QUESTION: How can we follow Christ "in the regeneration," as stated in Matt. 19:28, since he was never regenerated?



"And Jesus said unto them, 'Verily I say unto you, That ye which have followed me, in the regeneration when the Son of man shall sit in the throne of his glory, ye also shall sit upon twelve thrones, judging the twelve tribes of Israel.'" (KJV)

ANSWER: The querist has failed to note the punctuation marks. When the commas are properly noted, it will be found that our Lord Jesus assures his disciples that "In the regeneration (the evangelized world) when he shall sit, etc., then they who had followed him should also sit," etc. This predicts the great honor and authority of the twelve apostles when the gospel shall have reconstructed the human society. The earlier edition of the American Bible Society had no comma after "me," but all the later editions are correct.

Steele's Answers p. 162.

Tuesday, June 24, 2014

Holiness Sects

QUESTION: Some one enumerates thirty-two sects or sorts of holiness people. How is this to be accounted for?

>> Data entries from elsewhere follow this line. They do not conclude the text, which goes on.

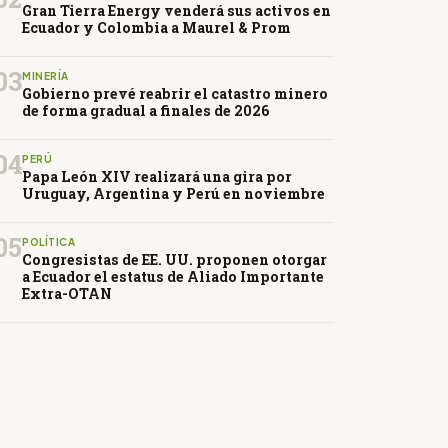
Gran Tierra Energy venderá sus activos en
Ecuador y Colombia a Maurel & Prom
03
MINERÍA
Gobierno prevé reabrir el catastro minero
de forma gradual a finales de 2026
04
PERÚ
Papa León XIV realizará una gira por
Uruguay, Argentina y Perú en noviembre
05
POLÍTICA
Congresistas de EE. UU. proponen otorgar
a Ecuador el estatus de Aliado Importante
Extra-OTAN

ANSWER: Sects are liable to be formed wherever there is perfect religious liberty, and even where such liberty is very much restricted, or is non-existent, as in the Papal Church, where the various orders antagonize one another, the Jesuits exterminating the Jansenists. When professors of holiness come out from the various denominations, they find it easy to come out of the new organization for some trifling cause, much to the detriment of the glorious doctrine of Christian perfection.

Steele's Answers p. 162.

Monday, June 23, 2014

Will We Know People in Heaven?

QUESTION: Have we any Bible proof that we shall know father and mother as such in heaven?


ANSWER: No. It has not pleased the Holy Spirit in the Revelation of spiritual truth to give us any light on this subject. But we have good ground for the inference that we shall recognize our earthly friends. Our heavenly Father, we are quite sure, will not deny us any lawful felicity. We cannot think that death will destroy our natural sensibilities, our capacity to enjoy sweet Christian fellowship. In Col. 1:28, Paul's ambition to present every hearer "perfect in Christ" implies his expectation that he will know them in the world to come. We do not believe in the heathen idea borrowed by Milton from Greek mythology:

"Lethe, the river of oblivion rolls
Her wat'ry labyrinth, which whoso drinks
Forgets both joy and grief."

Steele's Answers pp. 161, 162.

Saturday, June 21, 2014

Does God Permit Sin?

QUESTION: Can it be truthfully said that God permits sin?


ANSWER: No. Sin he abhors as being only evil. The most that can be said is that he does not prevent it. This he could have done by the non-creation of free moral agents. If he had been satisfied with things and non-moral animals and had been content to be the only personality in the universe, there would have been no sin. Having created free agents, who may commune with him and love and obey him. he cannot prevent their evil use of their freedom without uncreating them and turning them into machines. This would be an unwise use of his omnipotence, and defeat his purpose. It is no more a limitation of almightiness than it is to say that an earthquake cannot shake a demonstration of Euclid. The sphere of omnipotence is the kingdom of Nature; but in God's moral government it has no place. Even with an almighty trip hammer God could not turn a sinner into a saint against his will. If you wish to know what he can do for a self-surrendering will read Eph. 1:19. The possibility of sin is necessarily involved in the existence of free agents, each of whom is the cause uncaused, the first cause, of his own acts and the creator of his own moral character and eternal destiny.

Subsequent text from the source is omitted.